Records from a dataset:
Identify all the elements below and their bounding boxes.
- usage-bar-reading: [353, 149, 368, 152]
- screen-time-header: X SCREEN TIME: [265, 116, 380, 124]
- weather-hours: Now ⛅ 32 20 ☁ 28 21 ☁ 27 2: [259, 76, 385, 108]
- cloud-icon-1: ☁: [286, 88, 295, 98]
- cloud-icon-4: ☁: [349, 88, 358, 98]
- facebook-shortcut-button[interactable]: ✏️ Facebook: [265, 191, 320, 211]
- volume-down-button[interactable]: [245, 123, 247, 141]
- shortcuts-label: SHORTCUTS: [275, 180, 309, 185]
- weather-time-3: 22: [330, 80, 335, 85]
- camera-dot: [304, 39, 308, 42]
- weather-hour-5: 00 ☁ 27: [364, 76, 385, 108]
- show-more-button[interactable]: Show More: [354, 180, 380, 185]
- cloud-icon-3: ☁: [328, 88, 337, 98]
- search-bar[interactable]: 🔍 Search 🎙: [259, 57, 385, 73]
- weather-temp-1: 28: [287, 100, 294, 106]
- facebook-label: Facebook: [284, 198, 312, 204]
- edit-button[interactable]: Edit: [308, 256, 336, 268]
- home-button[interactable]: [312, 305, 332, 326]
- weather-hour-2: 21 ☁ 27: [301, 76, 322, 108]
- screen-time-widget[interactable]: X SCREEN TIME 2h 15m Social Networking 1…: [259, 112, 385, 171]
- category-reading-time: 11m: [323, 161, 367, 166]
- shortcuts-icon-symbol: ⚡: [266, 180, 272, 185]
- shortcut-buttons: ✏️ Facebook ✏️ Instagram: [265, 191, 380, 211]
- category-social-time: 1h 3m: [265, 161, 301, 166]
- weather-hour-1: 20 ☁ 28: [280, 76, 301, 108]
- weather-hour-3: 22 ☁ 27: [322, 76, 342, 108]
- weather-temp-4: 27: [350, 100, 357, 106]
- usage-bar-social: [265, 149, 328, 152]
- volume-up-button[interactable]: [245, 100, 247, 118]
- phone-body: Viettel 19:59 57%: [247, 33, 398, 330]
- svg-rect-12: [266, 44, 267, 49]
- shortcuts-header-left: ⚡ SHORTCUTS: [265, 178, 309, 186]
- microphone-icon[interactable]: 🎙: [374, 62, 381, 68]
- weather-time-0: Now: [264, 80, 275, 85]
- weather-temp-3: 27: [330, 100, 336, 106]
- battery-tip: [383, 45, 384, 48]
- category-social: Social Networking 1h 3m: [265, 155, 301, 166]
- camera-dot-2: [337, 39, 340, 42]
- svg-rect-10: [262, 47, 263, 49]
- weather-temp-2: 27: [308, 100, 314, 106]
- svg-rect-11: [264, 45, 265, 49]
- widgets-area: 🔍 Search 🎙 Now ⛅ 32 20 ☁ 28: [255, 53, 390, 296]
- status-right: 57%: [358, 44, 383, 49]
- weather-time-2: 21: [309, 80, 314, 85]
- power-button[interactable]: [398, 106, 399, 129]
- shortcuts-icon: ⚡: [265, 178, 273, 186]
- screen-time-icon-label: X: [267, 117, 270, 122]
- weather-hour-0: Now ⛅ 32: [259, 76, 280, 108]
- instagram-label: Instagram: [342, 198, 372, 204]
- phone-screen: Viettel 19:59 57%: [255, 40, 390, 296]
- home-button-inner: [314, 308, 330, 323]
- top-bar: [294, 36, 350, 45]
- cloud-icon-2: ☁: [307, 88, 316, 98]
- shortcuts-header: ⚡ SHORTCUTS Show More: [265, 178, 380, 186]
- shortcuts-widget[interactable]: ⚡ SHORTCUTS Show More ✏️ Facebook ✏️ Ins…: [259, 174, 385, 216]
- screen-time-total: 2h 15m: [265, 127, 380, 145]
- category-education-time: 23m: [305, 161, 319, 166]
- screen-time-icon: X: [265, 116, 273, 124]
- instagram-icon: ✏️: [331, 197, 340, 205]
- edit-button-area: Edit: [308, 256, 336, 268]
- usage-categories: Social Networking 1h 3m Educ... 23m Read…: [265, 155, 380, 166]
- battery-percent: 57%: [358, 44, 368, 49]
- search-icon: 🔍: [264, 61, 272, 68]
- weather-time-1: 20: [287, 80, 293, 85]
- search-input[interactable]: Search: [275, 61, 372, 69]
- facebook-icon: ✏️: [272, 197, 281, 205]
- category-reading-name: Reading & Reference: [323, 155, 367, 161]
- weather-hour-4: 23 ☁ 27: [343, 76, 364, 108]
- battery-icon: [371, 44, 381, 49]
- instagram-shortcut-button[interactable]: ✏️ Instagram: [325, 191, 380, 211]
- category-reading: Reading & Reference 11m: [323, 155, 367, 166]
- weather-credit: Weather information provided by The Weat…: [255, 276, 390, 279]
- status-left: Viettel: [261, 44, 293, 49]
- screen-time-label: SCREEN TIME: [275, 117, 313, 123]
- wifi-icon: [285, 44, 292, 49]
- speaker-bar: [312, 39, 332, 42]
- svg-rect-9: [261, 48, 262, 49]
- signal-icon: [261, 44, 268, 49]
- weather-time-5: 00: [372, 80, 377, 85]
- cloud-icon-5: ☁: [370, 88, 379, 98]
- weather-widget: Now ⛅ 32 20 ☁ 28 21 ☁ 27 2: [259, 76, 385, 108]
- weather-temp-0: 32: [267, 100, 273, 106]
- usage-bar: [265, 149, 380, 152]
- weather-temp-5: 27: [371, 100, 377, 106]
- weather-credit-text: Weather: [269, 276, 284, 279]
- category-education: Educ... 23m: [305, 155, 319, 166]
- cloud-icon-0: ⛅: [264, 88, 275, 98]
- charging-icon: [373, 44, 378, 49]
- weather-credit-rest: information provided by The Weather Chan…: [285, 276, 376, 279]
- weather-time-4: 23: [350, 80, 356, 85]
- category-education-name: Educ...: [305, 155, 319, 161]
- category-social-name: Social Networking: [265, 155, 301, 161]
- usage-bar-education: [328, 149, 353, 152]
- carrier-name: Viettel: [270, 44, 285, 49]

Exercise:
Out of the records above, pick each line that contains the string "camera".

Task answer:
- camera-dot: [304, 39, 308, 42]
- camera-dot-2: [337, 39, 340, 42]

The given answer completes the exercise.